Segment Open
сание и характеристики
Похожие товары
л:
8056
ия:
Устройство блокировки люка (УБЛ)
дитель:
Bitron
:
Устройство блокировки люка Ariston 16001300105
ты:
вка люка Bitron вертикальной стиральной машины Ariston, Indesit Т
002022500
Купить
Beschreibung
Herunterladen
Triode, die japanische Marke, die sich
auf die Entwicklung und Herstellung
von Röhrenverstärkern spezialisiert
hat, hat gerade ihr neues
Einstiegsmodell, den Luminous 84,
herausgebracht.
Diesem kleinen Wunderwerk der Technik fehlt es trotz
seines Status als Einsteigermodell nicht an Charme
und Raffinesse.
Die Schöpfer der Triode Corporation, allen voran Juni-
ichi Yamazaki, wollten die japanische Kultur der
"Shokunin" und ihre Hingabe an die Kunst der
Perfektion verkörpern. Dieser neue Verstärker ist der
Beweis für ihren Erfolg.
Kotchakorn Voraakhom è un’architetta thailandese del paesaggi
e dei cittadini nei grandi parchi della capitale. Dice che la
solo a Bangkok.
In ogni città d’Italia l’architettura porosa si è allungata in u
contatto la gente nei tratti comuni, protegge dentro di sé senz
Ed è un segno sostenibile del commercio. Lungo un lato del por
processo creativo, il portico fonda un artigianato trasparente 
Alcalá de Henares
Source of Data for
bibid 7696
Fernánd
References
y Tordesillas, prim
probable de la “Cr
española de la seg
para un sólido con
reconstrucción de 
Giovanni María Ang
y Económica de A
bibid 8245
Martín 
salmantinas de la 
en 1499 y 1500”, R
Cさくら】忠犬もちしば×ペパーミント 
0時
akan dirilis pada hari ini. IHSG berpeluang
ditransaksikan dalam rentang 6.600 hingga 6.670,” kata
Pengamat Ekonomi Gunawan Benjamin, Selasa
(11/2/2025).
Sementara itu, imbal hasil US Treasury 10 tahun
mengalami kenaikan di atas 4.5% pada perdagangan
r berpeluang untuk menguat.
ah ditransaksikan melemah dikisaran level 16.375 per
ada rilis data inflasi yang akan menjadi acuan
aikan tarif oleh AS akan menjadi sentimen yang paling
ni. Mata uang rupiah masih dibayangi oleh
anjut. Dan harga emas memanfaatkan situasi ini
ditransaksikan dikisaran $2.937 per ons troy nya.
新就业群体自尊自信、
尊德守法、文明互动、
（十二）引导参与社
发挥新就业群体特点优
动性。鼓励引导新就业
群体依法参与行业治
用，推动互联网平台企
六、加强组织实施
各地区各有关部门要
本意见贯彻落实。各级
Segment Closed
# Your task
Show every line of the data in which the word "люка" appears.

# Answer for this exercise
Устройство блокировки люка (УБЛ)
Устройство блокировки люка Ariston 16001300105
вка люка Bitron вертикальной стиральной машины Ariston, Indesit Т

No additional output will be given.